エバーノート・日経、資本・業務提携
日本経済新聞社とクラウドサービス大手の米エバーノート(カリフォルニア州)は10日、資本・業務提携することで基本合意した。日経はエバーノートに2000万ドル(約23億円)出資し、2015年初めから日経電子版とエバーノートのサービスを連携させる。両社の有料会員を対象に、双方のサービスを仕事に使う際の利便性を高め、事業拡大につなげる。
エバーノートはインターネット上に文書や写真などを保存・共有するクラウドサービスを手掛けている。今回の提携により、エバーノートの利用者が文書を作成する際、内容に応じて関連する日経電子版の記事を自動配信するほか、日経電子版の読者が記事を閲覧する際には、エバーノートで過去に作りためた文書から、記事の内容に関連する情報や名刺などを検索無しで表示する。

都内で10日に開いた発表会でエバーノートのフィル・リービン最高経営責任者(CEO)は「ビジネス、技術、投資についての信頼できる情報を提供している日経と組んだ」と強調。日経の野村裕知常務は「ビジネスパーソンを応援する点で両社は考えが共通する。両社の連携によって働き方が一新されるようなサービスを作りたい」と述べた。
基本的なサービスの利用には、エバーノートの有料会員で、かつ、日経電子版の有料会員である必要がある。

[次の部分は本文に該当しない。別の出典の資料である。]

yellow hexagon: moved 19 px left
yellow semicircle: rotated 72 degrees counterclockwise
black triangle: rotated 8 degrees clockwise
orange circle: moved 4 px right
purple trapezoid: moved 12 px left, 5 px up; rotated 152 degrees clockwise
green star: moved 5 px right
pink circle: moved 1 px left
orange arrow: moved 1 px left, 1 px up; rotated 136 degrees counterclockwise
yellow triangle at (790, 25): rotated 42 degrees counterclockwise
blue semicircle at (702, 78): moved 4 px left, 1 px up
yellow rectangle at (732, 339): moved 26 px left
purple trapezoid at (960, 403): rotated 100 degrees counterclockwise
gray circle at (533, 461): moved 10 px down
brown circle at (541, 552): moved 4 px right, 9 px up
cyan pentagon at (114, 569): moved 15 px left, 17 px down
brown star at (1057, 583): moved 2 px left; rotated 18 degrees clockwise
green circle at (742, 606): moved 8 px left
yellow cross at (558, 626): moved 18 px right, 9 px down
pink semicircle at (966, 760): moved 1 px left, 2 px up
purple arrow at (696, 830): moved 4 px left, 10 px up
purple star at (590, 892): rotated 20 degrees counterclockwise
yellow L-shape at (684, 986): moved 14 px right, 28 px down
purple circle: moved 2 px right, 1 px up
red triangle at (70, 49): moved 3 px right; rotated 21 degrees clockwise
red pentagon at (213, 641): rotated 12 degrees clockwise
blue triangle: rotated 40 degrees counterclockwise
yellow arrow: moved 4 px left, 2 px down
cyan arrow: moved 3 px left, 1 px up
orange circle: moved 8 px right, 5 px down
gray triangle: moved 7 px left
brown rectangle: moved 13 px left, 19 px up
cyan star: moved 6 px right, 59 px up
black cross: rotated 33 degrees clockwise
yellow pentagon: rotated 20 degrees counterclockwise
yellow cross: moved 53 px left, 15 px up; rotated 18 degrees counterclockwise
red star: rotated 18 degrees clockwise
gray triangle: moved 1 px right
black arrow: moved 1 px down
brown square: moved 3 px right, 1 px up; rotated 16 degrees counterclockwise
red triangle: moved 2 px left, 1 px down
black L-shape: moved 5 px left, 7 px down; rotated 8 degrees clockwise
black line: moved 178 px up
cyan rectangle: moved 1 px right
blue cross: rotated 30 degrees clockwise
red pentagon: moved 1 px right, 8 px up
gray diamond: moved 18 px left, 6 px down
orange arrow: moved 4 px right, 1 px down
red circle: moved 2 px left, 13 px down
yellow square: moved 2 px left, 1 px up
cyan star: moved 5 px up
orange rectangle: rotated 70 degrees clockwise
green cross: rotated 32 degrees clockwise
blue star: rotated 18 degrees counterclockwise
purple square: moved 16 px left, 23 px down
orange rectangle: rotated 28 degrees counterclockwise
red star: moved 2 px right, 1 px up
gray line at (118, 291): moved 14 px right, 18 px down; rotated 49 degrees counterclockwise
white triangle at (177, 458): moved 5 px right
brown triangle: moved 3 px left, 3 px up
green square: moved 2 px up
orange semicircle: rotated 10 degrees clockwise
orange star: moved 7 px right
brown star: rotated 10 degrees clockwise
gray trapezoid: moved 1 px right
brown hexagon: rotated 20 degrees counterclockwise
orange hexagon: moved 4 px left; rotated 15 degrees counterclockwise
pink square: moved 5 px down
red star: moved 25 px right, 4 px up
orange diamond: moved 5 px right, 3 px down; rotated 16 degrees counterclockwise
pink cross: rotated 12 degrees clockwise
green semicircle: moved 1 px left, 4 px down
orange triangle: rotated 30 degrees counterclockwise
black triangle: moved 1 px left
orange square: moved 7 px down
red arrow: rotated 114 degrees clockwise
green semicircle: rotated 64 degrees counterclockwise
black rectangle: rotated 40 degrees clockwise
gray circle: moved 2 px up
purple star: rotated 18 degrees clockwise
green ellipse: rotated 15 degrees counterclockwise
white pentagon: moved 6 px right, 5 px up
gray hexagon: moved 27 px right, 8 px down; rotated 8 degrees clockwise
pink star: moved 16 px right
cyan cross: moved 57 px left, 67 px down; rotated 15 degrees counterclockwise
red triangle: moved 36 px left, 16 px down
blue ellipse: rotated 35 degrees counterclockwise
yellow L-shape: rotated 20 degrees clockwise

エバーノートは10月、米メディア大手ダウ・ジョーンズと自動配信サービスで提携している。エバーノートが米国外のメディアと自動配信で提携するのは初めて。記事に関連した文書の自動表示機能で提携するのは世界で初めてとなる。
エバーノートの利用者は無料会員を含めると全世界で1億人以上、日本では約800万人を有する。日経電子版の会員は有料会員約38万人を含めて約250万人。連携サービスはいずれも有料会員が対象となるため、今後、日経とエバーノートは日本国内で有料会員を増やすための販売促進活動でも協力する。